Performance Regression With Batch Mode Sorts When Spilling To Disk

Gress and Regress


To vote for this issue, please click here.

Video Summary

In this video, I delve into an intriguing issue that caught my attention recently—specifically, how sort operators spill in row mode versus batch mode plans within SQL Server. This isn’t something you can easily fix; it’s more of a Microsoft problem they need to address. The video explores two queries with different memory grant hints, highlighting the surprising performance difference between sorts that spill and those that don’t. I also touch on some practical tips, like using Ctrl+R in SQL Server Management Studio to toggle result set visibility, which can be quite handy for keeping your workspace organized. Additionally, I discuss how batch mode sort spills can significantly impact query performance, making it crucial to always examine actual operator timings rather than relying solely on percentage-based metrics.

Full Transcript

Erik Darling here with Darling Data, coming to you on this crisp, clean, beautiful Friday. And in this video, I wanted to talk about something that I came across sort of recently, and there’s an issue open with Microsoft about it. It’s not something you can really do anything about. It’s an issue they have to fix. It has to do with when sort operators spill in in row mode versus batch mode plans. So I didn’t mean to spoil things there too much for you, but come on, grab the thing, do the thing, do it right. So there are two interesting things about this demo when we look at the row mode execution plans. First one is that when you look at how operators time leading up to this, you can see that we spent a little under a second, a little under a second, well, not exactly five seconds because repartition streams is weird. And then about 11, well, actually, let’s call it 12, 11.8. That’s, that’s close enough to 12 for me. About 12 seconds spilling out to disk. And then the entire query finishes in just about 12 and a half seconds. Now, when you compare that to a query down here, it doesn’t spill at all.
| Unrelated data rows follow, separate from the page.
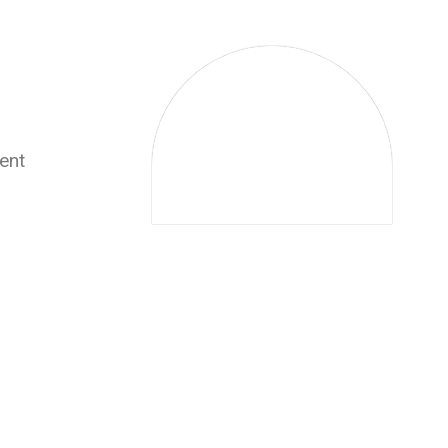
0
ent
Experience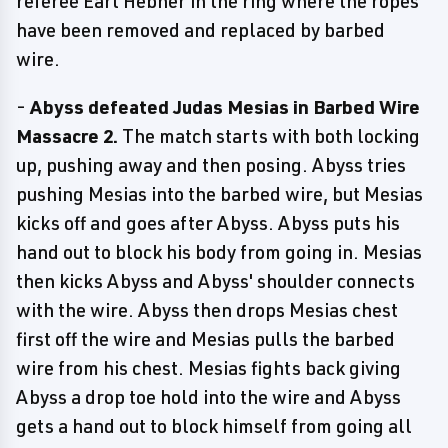
referee Earl Hebner in the ring where the ropes
have been removed and replaced by barbed
wire.
-
Abyss defeated Judas Mesias in Barbed Wire
Massacre 2.
The match starts with both locking
up, pushing away and then posing. Abyss tries
pushing Mesias into the barbed wire, but Mesias
kicks off and goes after Abyss. Abyss puts his
hand out to block his body from going in. Mesias
then kicks Abyss and Abyss' shoulder connects
with the wire. Abyss then drops Mesias chest
first off the wire and Mesias pulls the barbed
wire from his chest. Mesias fights back giving
Abyss a drop toe hold into the wire and Abyss
gets a hand out to block himself from going all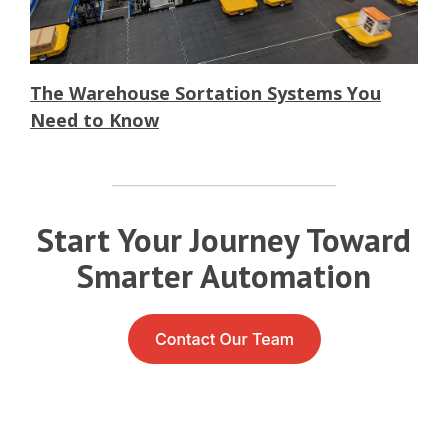
The Warehouse Sortation Systems You
Need to Know
Start Your Journey Toward
Smarter Automation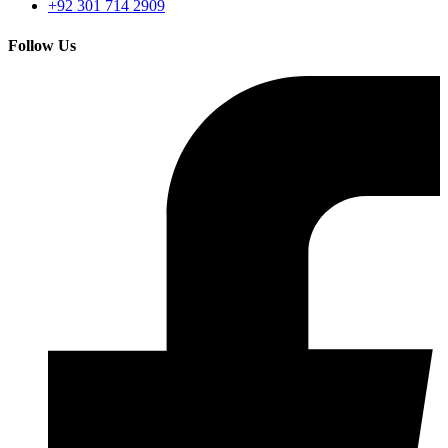
+92 301 714 2909
Follow Us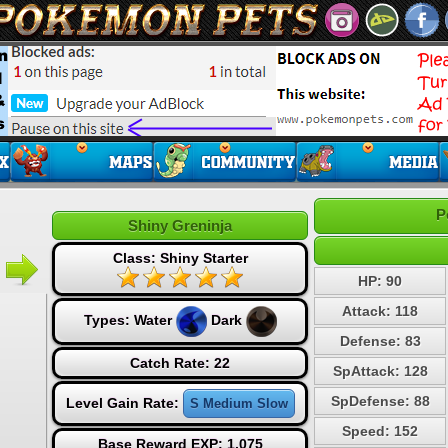
P
Shiny Greninja
Class: Shiny Starter
HP: 90
Attack: 118
Types:
Water
Dark
Defense: 83
Catch Rate: 22
SpAttack: 128
SpDefense: 88
Level Gain Rate:
S Medium Slow
Speed: 152
Base Reward EXP: 1,075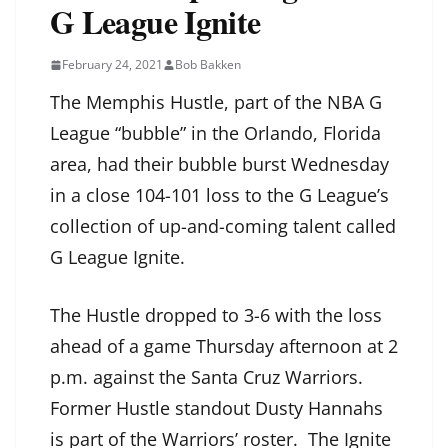
G League Ignite
February 24, 2021
Bob Bakken
The Memphis Hustle, part of the NBA G
League “bubble” in the Orlando, Florida
area, had their bubble burst Wednesday
in a close 104-101 loss to the G League’s
collection of up-and-coming talent called
G League Ignite.
The Hustle dropped to 3-6 with the loss
ahead of a game Thursday afternoon at 2
p.m. against the Santa Cruz Warriors.
Former Hustle standout Dusty Hannahs
is part of the Warriors’ roster. The Ignite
We still hit, we hit about 20 seconds here. Now this is weird, right? This is a strange circumstance. There’s a query that spills to disk that takes almost half as long as a query that doesn’t spill at all. It gets, in fact, if you look at the queries, I’m just going to get rid of that screen real quick. If you, if you use SQL Server Management Studio, and you ever get annoyed that, uh, like the results set is in the way, like the results set is in the way, just hit Ctrl and R. It’ll bring the results set window down and you can, you can just hit Ctrl and R again to bring it back up. It’s pretty, pretty useful, at least for me anyway. So, uh, this first query is hinted to have a max grant percent of one. And this second query is hinted to get 100% of the memory grant it wants. Now, the reason why the first query finishes so much faster is because I have really good I.O. hiding underneath my laptop at some Lenovo, Opel, SSD deal. Uh, and I.O. there is really fast. So when the sort starts writing out to disk, it can do, it can do two things. It can write to disk in small chunks and it can, it can build the sort in small chunks.

And doing a whole bunch of small things is sometimes a lot faster than doing one big thing. Um, the first time that I ever was, uh, sort of introduced to that within the context of databases was not with a loop or a cursor. It was, uh, an Adam mechanic session on cross apply where he was using cross apply and there was a row number thing inside it. And you still had to sort data, but you only had to sort data for a specific thing inside the cross apply rather than doing one big sort and bringing the whole thing over along.

So in this case, it is faster. I know this is going to sound crazy to you. It is faster for a sort to spill to disk and build the sort up in tiny chunks reading from disk than it is to do the entire sort in memory. Now you are probably not as lucky as I am. You are probably using some sand catastrophe where, uh, I mean, the disks might be good, but you know, the, the storage network from the, the server to the, to the disks might not be great. Uh, you might be on cloud storage, which is, uh, uh, pathologically wretched and the prices that you get charged for it should, there should be, there should be an SEC violation or something attached to those.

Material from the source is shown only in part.